Frequently Asked Questions

1. What is in a money market fund?

Money market funds are a safe alternative to bank accounts and invest in short-term debt securities, government bonds, and other cash-equivalent instruments.

2. What are money market rates right now?

In India, there are no specific money market rates. However, money market mutual fund rates can vary based on the type of fund and market conditions. It’s best to check the latest rates directly with individual funds or financial institutions.

3. Which is the best money market fund?

The "best" money market fund depends on individual needs, such as liquidity, risk tolerance, and return expectations. Look for funds with low fees, high credit quality, and a strong performance track record.

4. What is the difference between mutual funds and the money market?

The main difference between mutual funds and money market funds is the risk level and types of investments. Mutual funds can invest in a variety of assets like stocks, bonds, and other securities, which carry higher risk. Money market funds, on the other hand, invest in low-risk, short-term debt securities, making them safer but with lower returns.

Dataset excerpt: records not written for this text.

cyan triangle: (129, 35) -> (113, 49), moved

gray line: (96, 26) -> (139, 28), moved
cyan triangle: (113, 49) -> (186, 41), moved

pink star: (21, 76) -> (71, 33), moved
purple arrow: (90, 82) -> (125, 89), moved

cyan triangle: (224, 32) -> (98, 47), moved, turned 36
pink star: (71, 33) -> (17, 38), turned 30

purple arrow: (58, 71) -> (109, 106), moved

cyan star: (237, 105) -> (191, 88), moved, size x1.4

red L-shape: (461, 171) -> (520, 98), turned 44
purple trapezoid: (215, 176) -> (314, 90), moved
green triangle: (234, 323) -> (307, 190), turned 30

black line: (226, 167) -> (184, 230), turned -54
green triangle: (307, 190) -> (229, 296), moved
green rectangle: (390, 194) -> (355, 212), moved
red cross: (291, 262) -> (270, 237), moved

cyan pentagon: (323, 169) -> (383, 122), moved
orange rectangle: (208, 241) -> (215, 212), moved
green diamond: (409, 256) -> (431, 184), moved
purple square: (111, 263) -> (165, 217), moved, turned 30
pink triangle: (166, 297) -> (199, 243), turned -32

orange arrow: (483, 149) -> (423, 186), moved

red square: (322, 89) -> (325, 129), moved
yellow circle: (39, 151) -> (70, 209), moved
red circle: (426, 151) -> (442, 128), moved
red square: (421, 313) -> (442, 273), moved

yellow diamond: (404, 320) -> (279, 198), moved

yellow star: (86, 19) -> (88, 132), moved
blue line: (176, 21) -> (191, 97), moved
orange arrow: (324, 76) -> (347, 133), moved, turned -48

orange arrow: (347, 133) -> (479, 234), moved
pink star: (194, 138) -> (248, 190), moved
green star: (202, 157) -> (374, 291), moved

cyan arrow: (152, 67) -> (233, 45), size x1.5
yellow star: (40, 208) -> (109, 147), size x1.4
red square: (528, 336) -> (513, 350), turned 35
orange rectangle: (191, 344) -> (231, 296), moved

5. Are money market funds safe in India?

Money market funds in India are generally considered low-risk because they invest in high-quality, short-duration debt securities. They prioritise safety and aim to provide steady income with minimal risk, but like all investments, they are not completely risk-free.

6. Is there risk in money market funds?

Yes, while money market funds are low-risk, they are still subject to some volatility. They are not FDIC-insured, so there is a small possibility of loss.